> [Work task]: Below are records; reply with nothing but the number of lines in them that contain "nouveaux".

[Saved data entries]
------------------------------------------------------------------------
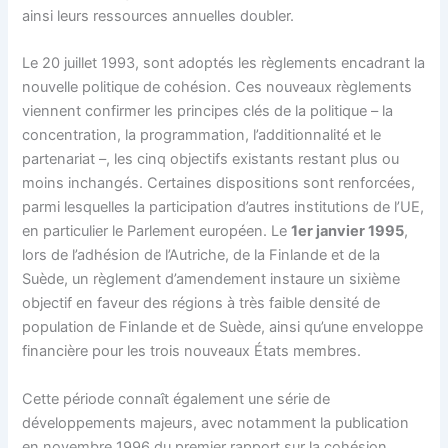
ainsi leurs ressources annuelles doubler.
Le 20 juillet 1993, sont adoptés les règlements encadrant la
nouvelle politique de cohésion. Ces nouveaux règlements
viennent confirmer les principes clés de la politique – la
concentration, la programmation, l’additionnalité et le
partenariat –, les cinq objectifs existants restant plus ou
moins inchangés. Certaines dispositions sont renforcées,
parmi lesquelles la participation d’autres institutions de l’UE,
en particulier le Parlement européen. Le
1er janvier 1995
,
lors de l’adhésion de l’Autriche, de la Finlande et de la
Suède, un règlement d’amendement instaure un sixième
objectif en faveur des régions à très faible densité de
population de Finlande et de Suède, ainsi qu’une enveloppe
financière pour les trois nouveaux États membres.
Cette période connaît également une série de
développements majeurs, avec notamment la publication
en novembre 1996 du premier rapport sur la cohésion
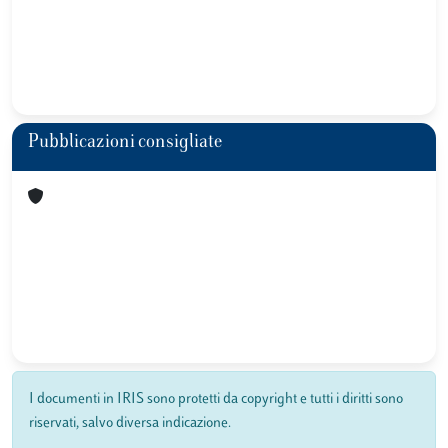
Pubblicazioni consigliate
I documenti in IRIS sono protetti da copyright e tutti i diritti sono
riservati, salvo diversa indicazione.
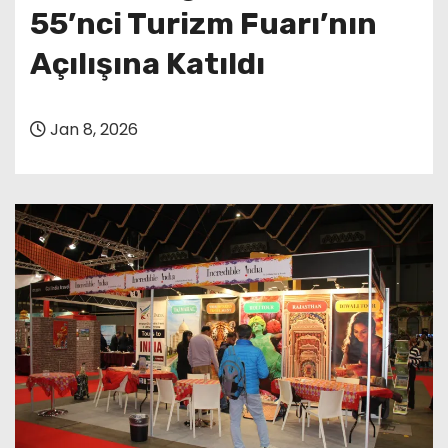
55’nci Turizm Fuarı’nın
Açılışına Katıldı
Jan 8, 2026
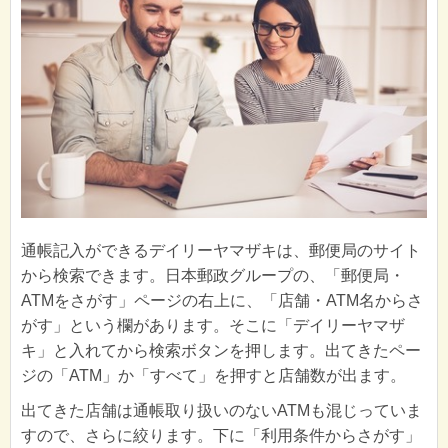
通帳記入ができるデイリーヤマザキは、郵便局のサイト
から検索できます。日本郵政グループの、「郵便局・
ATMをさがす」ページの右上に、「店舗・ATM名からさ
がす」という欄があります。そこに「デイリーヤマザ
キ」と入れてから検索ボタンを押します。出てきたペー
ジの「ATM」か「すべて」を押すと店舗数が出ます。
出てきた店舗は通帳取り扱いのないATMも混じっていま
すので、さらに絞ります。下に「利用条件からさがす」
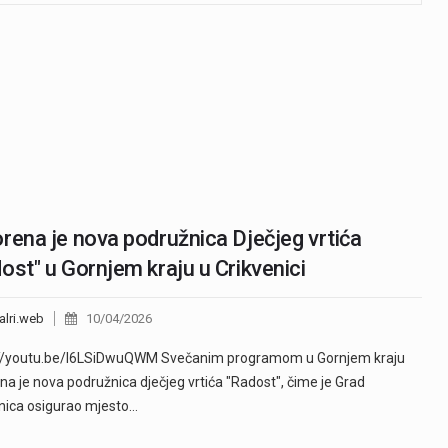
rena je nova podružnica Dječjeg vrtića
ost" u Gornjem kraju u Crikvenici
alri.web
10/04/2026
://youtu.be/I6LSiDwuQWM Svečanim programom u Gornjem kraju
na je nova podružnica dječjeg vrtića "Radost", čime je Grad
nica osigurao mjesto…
------------------------------------------------------------------------
> [Response below]: 2